Load balancing refers to the optimization of the processor layout for a given model configuration (compset, grid, etc) such that the cost and throughput will be optimal. Optimal is a somewhat subjective thing. For a fixed total number of processors, it means achieving the maximum throughput. For a given configuration across varied processor counts, it means finding several "sweet spots" where the model is minimally idle, the cost is relatively low, and the throughput is relatively high. As with most models, increasing total processors normally results in both increased throughput and increased cost. If models scaled linearly, the cost would remain constant across different processor counts, but generally, models don't scale linearly and cost increases with increasing processor count. This is certainly true for CCSM4. It is strongly recommended that a user perform a load-balancing exercise on their proposed model run before undertaking a long production run.
CCSM4 has significant flexibility with respect to the layout of components across different hardware processors. In general, there are six unique models (atm, lnd, ocn, ice, glc, cpl) that are managed independently in CCSM4, each with a unique MPI communicator. In addition, the driver runs on the union of all processors and controls the sequencing and hardware partitioning.
Please see the section on setting the case PE layout for a detailed discussion of how to set processor layouts and the example on changing the PE layout .
In order to perform a load balancing exercise, the user must first be aware of the different types of timing information produced by every CCSM run.
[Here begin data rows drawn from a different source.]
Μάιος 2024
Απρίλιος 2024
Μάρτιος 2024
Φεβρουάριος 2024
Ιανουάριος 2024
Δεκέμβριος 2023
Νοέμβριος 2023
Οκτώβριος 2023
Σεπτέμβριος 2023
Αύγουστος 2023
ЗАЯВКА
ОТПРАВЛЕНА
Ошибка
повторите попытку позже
How this information is used is described in detail in using model timing data.
A summary timing output file is produced after every CCSM
run. This
file is placed in
$CASEROOT/timing/ccsm_timing.$CASE.$date, where
$date is a datestamp set by CCSM
at runtime, and contains a summary of
various information. The following provides a description of the most
important parts of a timing file.
The first section in the timing output, CCSM TIMING PROFILE, summarizes general timing information for the run. The total run time and cost is given in several metrics including pe-hrs per simulated year (cost), simulated years per wall day (thoughput), seconds, and seconds per model day. This provides general summary information quickly in several units for analysis and comparison with other runs. The total run time for each component is also provided, as is the time for initialization of the model. These times are the aggregate over the total run and do not take into account any temporal or processor load imbalances.
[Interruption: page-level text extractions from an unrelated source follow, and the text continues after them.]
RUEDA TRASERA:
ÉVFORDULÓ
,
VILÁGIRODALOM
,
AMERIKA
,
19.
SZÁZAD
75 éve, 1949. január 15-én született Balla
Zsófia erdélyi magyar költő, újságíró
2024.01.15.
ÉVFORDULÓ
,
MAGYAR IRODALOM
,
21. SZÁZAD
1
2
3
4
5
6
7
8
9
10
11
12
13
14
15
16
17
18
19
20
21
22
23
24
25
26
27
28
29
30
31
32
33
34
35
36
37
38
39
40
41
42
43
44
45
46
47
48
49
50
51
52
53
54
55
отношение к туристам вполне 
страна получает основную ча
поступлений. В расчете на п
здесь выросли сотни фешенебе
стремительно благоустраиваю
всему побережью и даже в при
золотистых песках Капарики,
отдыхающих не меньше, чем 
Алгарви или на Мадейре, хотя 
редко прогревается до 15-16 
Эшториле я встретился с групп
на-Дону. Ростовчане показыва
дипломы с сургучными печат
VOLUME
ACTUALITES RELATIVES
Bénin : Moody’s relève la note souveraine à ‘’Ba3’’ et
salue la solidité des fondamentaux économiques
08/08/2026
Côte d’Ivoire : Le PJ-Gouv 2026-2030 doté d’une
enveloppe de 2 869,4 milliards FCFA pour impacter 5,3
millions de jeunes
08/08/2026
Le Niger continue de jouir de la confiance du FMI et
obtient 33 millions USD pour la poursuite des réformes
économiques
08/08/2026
The second section in the timing output, "DRIVER TIMING FLOWCHART", provides timing information for the driver in sequential order and indicates which processors are involved in the cost. Finally, the timings for the coupler are broken out at the bottom of the timing output file.
Separately, there is another file in the timing directory, ccsm_timing_summary.$CASE.$date that accompanies the above timing summary. This second file provides a summary of the minimum and maximum of all the model timers.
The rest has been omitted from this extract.